Work required >>
Reading through the lines below, count those that include the string "您的账号当前未处于处罚中"; the answer is that number and nothing else.

START Task material

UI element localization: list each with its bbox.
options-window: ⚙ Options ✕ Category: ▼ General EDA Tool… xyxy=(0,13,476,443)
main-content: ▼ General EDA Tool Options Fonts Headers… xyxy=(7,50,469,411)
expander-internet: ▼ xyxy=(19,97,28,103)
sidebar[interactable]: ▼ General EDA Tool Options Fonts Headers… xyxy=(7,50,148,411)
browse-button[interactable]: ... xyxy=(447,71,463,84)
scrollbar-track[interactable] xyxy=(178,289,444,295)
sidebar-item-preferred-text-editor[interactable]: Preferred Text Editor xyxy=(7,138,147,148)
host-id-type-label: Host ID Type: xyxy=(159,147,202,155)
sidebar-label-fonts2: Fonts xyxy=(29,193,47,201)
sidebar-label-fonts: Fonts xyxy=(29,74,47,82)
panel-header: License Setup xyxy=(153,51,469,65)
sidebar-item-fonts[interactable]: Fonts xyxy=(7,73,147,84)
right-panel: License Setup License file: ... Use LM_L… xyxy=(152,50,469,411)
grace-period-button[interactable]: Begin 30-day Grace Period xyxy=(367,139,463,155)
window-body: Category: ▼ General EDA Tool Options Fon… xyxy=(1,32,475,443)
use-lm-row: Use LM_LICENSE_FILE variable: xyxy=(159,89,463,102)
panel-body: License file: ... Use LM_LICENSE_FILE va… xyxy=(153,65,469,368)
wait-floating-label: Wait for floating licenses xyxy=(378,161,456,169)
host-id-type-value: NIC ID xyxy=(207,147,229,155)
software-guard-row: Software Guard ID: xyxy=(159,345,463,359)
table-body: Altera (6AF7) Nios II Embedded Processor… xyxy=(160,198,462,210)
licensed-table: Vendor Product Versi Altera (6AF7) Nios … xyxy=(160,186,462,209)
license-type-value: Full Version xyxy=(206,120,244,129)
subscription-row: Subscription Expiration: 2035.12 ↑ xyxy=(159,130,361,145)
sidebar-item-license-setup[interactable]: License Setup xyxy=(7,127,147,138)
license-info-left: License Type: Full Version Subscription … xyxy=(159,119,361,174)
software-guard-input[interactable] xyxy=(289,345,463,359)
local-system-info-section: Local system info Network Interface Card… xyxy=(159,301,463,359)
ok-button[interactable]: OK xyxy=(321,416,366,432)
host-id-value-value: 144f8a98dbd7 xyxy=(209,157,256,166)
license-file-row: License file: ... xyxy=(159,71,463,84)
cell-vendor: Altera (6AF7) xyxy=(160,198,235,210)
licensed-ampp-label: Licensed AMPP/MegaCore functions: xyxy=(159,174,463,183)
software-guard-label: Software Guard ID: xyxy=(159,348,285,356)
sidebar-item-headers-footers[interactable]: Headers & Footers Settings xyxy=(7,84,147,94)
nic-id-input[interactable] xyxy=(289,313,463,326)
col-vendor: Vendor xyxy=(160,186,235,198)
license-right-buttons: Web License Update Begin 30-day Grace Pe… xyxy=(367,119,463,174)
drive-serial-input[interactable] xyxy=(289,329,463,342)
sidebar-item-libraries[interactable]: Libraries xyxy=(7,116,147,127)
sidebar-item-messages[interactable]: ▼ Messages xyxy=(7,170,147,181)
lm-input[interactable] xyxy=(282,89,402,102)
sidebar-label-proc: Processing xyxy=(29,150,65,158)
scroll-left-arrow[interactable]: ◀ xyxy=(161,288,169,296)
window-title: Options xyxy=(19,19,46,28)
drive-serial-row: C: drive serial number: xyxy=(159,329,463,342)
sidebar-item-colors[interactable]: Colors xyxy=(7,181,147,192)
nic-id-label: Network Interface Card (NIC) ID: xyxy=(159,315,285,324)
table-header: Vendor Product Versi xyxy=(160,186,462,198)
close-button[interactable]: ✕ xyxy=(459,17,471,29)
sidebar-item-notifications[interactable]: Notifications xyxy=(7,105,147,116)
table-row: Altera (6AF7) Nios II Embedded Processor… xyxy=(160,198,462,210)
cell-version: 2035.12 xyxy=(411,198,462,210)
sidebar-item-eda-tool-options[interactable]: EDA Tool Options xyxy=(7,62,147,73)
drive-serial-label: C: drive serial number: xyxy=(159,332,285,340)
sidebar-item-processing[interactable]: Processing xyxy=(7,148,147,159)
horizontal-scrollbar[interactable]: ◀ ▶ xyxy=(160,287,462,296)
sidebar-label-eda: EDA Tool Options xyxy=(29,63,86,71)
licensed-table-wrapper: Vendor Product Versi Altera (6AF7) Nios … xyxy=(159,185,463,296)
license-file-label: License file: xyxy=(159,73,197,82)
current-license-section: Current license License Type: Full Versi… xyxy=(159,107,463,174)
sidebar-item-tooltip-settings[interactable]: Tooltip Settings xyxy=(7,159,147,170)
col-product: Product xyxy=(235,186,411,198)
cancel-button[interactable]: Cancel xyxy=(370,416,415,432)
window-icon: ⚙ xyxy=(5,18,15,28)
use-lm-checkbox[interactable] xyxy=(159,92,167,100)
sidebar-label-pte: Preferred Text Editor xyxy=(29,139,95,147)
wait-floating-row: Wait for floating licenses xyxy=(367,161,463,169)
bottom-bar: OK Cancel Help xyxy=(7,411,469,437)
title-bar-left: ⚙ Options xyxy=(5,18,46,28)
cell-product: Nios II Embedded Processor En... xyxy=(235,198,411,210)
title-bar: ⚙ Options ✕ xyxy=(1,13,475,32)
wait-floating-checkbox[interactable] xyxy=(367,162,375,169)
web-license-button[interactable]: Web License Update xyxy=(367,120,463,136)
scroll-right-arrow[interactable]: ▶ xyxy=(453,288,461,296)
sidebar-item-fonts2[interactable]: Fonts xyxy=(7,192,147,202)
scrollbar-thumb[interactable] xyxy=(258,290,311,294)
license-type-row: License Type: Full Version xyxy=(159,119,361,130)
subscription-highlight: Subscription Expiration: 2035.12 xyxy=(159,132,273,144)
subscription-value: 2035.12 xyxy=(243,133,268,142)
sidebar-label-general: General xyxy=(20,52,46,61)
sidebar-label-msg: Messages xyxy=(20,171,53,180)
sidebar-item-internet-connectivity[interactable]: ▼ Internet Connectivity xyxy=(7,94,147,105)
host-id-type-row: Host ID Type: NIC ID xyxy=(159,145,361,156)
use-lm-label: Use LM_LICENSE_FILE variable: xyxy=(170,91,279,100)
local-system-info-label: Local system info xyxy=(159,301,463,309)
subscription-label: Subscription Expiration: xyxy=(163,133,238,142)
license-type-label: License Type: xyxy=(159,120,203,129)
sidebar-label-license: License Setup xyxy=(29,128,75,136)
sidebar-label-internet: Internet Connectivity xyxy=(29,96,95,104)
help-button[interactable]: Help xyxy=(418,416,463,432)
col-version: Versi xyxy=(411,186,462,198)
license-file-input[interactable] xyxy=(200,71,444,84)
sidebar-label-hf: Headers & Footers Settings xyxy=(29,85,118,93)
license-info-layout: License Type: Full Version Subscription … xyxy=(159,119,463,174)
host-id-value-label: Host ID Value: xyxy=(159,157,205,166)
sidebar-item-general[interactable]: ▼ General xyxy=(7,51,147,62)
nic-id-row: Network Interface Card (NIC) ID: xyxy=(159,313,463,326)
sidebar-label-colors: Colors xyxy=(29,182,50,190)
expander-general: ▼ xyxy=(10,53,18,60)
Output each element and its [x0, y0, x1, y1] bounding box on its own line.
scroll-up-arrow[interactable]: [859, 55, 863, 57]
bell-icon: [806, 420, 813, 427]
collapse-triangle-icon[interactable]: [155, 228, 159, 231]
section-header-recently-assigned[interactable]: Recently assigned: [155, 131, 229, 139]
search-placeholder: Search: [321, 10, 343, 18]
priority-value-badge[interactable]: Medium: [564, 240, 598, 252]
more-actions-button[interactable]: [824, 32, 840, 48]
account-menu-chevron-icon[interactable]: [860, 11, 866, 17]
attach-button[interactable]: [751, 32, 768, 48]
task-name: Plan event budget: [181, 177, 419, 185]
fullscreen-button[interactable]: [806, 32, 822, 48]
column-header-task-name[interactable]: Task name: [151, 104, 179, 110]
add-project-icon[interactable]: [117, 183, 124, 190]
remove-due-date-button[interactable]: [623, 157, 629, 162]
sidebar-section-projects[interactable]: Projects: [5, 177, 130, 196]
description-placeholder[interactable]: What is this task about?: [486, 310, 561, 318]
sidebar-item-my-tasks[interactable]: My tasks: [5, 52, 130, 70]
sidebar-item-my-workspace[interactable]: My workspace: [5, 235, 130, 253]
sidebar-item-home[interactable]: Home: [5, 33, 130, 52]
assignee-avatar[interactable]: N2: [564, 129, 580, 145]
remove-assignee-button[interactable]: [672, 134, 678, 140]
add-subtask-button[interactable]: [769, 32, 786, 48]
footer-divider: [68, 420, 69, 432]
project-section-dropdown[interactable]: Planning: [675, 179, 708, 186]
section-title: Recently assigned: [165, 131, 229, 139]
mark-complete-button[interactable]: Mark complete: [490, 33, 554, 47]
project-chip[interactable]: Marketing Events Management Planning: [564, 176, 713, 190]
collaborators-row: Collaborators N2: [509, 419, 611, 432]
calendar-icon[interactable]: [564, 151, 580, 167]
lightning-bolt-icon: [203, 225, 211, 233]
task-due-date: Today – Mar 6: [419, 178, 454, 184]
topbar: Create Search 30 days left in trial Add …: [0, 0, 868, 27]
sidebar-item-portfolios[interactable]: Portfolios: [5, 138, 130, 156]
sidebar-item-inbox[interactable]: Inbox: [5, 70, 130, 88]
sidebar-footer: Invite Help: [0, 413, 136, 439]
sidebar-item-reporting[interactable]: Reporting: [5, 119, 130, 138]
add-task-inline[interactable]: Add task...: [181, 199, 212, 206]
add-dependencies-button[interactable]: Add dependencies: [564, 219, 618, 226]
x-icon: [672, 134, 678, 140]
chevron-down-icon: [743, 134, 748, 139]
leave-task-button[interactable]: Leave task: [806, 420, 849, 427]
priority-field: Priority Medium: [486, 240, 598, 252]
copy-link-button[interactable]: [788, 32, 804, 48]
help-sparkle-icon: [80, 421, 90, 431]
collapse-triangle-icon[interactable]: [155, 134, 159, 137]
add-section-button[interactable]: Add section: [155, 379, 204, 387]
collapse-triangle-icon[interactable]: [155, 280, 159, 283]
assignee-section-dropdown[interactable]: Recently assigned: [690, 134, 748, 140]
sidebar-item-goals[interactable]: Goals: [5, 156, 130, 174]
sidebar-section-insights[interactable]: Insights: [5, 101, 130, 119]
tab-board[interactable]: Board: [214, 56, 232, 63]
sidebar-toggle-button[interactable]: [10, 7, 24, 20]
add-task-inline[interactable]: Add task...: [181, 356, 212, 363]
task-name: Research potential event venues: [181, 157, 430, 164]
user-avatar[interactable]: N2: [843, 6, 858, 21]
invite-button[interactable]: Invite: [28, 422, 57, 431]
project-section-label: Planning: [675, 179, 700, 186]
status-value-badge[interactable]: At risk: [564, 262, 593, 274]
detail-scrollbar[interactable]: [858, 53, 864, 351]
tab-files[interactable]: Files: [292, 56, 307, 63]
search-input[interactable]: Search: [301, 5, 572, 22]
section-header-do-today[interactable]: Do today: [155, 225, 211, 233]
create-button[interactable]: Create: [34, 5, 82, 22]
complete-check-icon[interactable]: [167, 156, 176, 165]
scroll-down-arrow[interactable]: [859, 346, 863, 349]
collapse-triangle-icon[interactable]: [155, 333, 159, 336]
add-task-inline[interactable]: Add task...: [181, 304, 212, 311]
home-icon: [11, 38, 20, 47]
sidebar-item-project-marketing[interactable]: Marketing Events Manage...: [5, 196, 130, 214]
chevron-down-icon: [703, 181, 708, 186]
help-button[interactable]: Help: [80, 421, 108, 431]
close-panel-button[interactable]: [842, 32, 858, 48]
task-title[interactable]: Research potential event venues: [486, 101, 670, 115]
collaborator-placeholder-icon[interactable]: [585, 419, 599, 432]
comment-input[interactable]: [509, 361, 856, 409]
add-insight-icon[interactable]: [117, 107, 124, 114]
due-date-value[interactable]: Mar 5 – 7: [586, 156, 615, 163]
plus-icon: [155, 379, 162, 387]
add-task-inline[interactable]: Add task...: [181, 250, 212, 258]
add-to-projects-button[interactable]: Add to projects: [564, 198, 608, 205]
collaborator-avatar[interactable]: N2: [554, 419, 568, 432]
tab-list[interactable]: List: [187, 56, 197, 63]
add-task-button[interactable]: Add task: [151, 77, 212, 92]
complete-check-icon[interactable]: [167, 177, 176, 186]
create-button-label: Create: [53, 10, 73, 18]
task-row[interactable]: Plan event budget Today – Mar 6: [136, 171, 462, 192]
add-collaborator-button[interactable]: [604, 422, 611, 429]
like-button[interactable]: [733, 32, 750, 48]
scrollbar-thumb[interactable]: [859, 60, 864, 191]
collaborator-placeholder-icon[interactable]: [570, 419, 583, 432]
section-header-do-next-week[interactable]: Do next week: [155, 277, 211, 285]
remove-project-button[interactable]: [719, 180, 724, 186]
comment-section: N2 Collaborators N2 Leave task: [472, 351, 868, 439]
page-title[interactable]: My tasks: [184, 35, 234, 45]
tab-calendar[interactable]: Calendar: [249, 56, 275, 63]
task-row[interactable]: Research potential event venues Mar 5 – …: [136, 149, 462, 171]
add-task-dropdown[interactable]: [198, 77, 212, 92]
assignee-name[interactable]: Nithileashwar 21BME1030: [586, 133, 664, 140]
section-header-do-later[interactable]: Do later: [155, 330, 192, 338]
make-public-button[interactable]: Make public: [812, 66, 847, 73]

END Task material
START Task material

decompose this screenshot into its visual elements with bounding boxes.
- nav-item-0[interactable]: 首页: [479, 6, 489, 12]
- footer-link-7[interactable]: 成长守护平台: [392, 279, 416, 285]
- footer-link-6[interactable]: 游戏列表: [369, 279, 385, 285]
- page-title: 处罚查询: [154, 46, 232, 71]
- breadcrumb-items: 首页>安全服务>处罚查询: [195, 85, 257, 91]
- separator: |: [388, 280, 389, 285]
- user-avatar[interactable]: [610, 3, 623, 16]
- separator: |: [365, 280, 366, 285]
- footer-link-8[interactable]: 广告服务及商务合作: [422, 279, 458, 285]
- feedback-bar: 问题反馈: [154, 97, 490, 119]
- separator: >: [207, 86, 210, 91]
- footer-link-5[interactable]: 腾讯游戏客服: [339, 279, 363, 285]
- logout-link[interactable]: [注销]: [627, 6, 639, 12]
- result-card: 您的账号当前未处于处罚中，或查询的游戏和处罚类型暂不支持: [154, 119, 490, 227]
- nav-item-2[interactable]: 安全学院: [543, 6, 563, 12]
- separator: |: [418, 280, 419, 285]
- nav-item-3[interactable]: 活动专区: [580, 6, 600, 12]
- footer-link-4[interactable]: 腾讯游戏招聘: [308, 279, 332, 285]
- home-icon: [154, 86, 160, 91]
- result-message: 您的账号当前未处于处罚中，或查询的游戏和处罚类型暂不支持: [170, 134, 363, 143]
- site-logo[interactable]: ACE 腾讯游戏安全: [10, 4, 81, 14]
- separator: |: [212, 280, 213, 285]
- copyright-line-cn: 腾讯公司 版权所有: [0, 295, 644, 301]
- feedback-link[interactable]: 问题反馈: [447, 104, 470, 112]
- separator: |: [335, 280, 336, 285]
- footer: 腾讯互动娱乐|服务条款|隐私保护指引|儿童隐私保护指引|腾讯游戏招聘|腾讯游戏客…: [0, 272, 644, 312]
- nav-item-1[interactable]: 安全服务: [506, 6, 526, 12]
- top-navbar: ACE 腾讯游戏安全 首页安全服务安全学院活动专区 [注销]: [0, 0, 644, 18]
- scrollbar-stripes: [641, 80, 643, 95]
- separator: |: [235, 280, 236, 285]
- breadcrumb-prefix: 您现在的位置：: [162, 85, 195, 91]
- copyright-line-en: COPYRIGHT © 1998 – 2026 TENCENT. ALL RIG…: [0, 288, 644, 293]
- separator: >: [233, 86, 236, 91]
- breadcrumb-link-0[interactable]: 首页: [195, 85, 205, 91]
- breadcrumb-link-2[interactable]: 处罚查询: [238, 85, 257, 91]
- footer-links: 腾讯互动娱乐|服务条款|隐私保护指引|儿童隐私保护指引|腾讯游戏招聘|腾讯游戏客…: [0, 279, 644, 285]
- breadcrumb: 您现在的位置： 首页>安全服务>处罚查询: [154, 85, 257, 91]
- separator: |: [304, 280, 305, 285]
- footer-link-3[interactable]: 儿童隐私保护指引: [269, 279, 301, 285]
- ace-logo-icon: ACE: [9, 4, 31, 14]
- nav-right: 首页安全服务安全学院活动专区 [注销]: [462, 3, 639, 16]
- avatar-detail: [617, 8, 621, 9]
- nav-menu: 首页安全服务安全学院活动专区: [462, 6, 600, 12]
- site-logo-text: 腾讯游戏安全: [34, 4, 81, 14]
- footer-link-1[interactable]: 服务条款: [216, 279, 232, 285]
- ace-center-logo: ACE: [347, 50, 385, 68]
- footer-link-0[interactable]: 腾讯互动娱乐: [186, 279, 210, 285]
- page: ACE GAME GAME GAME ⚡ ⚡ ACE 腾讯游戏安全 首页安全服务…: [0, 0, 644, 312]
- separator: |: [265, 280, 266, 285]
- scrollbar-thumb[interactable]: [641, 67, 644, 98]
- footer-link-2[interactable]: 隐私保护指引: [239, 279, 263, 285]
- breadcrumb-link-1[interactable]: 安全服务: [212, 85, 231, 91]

END Task material
START Task material

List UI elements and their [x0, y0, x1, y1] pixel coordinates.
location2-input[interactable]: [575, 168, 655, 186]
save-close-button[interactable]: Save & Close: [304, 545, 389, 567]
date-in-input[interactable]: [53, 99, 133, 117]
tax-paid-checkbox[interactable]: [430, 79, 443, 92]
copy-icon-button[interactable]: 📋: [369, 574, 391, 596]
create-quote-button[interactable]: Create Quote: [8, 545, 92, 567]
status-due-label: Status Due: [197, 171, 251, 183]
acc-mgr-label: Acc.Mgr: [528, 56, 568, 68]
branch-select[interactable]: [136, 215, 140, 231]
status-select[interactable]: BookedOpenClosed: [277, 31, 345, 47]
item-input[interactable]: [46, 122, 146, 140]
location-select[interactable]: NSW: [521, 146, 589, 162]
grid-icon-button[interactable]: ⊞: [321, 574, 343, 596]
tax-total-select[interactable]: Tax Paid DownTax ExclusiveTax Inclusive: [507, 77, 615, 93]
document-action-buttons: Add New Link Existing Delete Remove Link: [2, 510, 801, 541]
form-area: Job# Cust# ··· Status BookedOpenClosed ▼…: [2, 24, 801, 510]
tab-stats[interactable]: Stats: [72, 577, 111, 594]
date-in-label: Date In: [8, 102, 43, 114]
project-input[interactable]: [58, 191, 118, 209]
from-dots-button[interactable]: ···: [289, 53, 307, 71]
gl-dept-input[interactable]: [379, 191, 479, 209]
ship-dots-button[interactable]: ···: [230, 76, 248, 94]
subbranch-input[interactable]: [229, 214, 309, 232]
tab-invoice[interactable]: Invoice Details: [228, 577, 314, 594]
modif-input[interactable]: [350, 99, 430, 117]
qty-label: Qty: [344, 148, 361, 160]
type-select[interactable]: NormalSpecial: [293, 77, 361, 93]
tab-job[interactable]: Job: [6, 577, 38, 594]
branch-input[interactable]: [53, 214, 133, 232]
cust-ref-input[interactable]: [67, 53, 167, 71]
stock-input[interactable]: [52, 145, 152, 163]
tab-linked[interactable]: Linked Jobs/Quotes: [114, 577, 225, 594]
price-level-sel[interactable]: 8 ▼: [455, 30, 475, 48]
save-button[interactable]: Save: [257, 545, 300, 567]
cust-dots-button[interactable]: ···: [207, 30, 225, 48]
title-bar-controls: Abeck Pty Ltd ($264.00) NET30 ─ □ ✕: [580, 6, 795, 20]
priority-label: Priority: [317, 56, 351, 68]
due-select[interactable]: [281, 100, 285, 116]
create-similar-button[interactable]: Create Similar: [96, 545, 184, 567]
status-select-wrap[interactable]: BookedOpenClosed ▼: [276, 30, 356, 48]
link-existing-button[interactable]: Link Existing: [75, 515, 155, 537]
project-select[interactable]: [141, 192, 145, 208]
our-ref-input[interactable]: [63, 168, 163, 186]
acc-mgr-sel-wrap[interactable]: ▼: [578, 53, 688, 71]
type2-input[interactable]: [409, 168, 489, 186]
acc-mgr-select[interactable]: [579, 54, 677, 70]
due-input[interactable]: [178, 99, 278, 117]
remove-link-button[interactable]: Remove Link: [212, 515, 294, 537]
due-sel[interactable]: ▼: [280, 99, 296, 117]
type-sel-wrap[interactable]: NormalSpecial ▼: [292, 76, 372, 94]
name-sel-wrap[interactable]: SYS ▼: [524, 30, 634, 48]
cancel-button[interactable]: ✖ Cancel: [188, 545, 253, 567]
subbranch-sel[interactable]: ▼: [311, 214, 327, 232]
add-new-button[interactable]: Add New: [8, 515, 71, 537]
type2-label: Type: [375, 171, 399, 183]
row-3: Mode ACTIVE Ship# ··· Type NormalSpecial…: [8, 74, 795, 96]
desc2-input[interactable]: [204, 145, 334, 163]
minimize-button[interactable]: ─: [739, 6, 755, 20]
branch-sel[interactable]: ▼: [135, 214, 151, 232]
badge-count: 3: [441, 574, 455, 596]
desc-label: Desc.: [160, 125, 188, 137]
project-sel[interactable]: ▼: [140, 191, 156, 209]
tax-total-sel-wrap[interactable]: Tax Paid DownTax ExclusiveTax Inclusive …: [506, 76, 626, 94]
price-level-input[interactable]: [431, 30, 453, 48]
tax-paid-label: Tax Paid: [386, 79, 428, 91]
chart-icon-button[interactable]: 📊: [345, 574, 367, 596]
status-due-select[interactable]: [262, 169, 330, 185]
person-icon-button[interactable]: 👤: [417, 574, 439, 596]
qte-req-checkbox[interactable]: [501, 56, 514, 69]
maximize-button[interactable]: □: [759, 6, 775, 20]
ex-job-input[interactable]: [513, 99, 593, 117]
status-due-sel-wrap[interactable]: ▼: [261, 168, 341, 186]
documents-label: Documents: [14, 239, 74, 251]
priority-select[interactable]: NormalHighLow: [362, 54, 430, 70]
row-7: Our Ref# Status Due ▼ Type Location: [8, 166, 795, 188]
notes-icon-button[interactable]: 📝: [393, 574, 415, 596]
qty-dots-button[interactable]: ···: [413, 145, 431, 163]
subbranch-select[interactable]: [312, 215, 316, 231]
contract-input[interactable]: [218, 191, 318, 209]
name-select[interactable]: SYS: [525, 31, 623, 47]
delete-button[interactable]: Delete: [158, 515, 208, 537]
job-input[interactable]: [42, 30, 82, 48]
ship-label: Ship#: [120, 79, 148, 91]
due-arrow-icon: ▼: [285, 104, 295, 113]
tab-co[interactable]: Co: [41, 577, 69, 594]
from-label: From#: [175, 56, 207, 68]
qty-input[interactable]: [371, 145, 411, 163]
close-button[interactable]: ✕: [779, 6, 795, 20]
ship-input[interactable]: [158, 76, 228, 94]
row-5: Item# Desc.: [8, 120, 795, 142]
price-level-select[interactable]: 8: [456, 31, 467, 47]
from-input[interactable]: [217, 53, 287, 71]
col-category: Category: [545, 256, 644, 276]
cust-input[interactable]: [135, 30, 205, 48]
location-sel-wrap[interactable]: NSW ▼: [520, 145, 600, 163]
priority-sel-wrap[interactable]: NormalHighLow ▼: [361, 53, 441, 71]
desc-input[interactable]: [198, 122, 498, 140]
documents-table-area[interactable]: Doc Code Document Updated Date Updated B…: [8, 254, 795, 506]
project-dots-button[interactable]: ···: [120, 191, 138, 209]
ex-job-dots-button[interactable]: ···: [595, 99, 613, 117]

END Task material

Response area >>
2